Le daltonisme : un particularisme lié à la perception des couleurs

Si vous pensez votre chemise rouge alors qu’elle est verte, ou que votre foulard rose vous semble d’une couleur différente, peut-être êtes-vous atteint de daltonisme.

Le daltonisme est une particularité génétique qui modifie la perception des couleurs.
Sans traitement ni amélioration envisageable, les personnes atteintes par cette pathologie devront vivre avec toute leur vie durant, cependant sans crainte d’aggravation.

Alors qu’environ 8% d’entre eux en sont atteints, les hommes sont davantage touchés par ce particularisme visuel que la population féminine dont seulement 0,5% est impacté.

Comprendre le daltonisme

Souvent réduit à une incapacité à voir certaines couleurs, notamment le vert et le rouge, ou le bleu et le jaune, le daltonisme revêt en réalité différentes formes impliquant des variations dans la perception des couleurs.

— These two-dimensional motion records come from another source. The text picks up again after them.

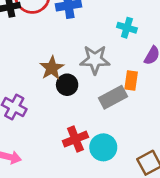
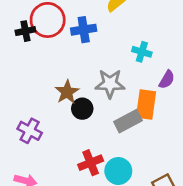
orange rectangle: (131, 81) -> (146, 104), size x1.5

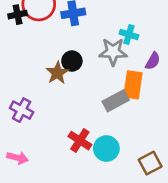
gray star: (110, 84) -> (113, 52), moved
black circle: (82, 109) -> (72, 61), moved
red cross: (91, 163) -> (80, 141), turned -35

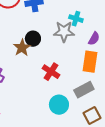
orange rectangle: (133, 85) -> (90, 62), moved
gray rectangle: (116, 101) -> (84, 90), moved
red cross: (80, 141) -> (51, 72), moved

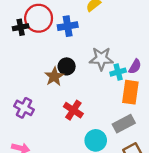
cyan cross: (76, 19) -> (118, 72), moved, turned -32
red cross: (51, 72) -> (73, 110), moved

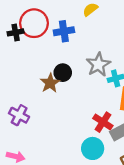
gray star: (101, 59) -> (98, 65), turned -30
red cross: (73, 110) -> (103, 122), moved

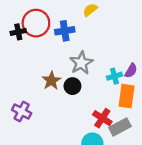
gray star: (98, 65) -> (81, 63), moved
black circle: (63, 73) -> (72, 86), moved

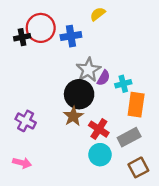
purple semicircle: (131, 71) -> (103, 78), moved
brown star: (51, 81) -> (73, 116), moved
black circle: (72, 86) -> (79, 94), size x1.6
red cross: (102, 118) -> (99, 129), moved

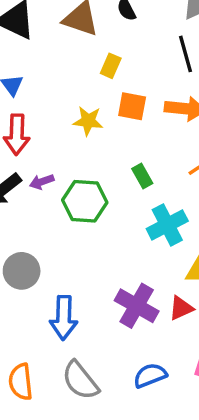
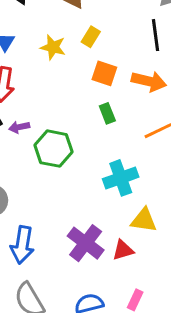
yellow star: (88, 121) -> (53, 47), moved
green rectangle: (142, 176) -> (107, 113), moved

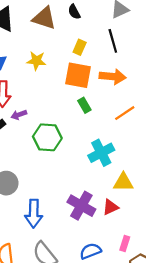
yellow rectangle: (91, 37) -> (80, 47), moved
orange square: (104, 73) -> (78, 75), size x1.4
purple arrow: (19, 127) -> (19, 115), moved

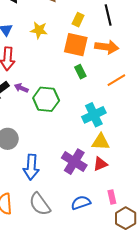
purple arrow: (19, 115) -> (21, 88), moved, turned 40
yellow triangle: (123, 182) -> (101, 142), moved
pink rectangle: (125, 244) -> (112, 197), turned -32

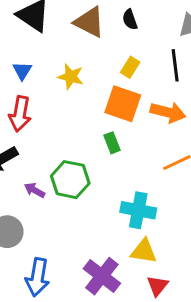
green rectangle: (80, 72) -> (112, 143), moved
purple arrow: (21, 88) -> (35, 190), moved
cyan cross: (94, 115) -> (138, 210), turned 30
red triangle: (100, 164) -> (157, 286), moved, turned -35

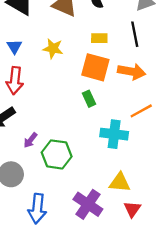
yellow rectangle: (130, 67) -> (99, 38), turned 63
green hexagon: (70, 180) -> (57, 154), moved
purple arrow: (35, 190) -> (30, 140), turned -77
cyan cross: (138, 210) -> (114, 134), moved

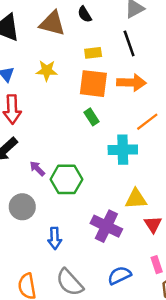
purple arrow: (30, 140) -> (37, 169), turned 105
blue arrow: (37, 209) -> (55, 238), size x0.7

Rappelons tout d’abord que le fonctionnement de la vision en couleur repose sur la perception de trois teintes de base : le rouge, le vert et le bleu d’où l’abréviation RVB que l’on retrouve dans les profils des photos numériques, les réglages de nos téléviseurs…
Le mélange de ces trois couleurs basiques va permettre l’élaboration et la perception par notre cerveau d’une infinie variété de nuances colorées.

Les couleurs que nous percevons sont donc élaborées par notre cerveau à partir de trois types de cellules rétiniennes appelées « cônes ».
Les personnes atteintes de daltonisme souffrent le plus fréquemment de l’absence de l’un de ces cônes, voir d’une absence totale de ceux-ci.

Les différents types de daltonisme

Les personnes ayant une vision dont les couleurs ne sont pas altérées et ne souffrant donc pas de daltonisme, sont dites trichromates normales, une dénomination technique pour désigner le fait qu’elles sont bien pourvues des trois types de cônes et qu’elles peuvent donc percevoir l’intégralité de la palette des couleurs.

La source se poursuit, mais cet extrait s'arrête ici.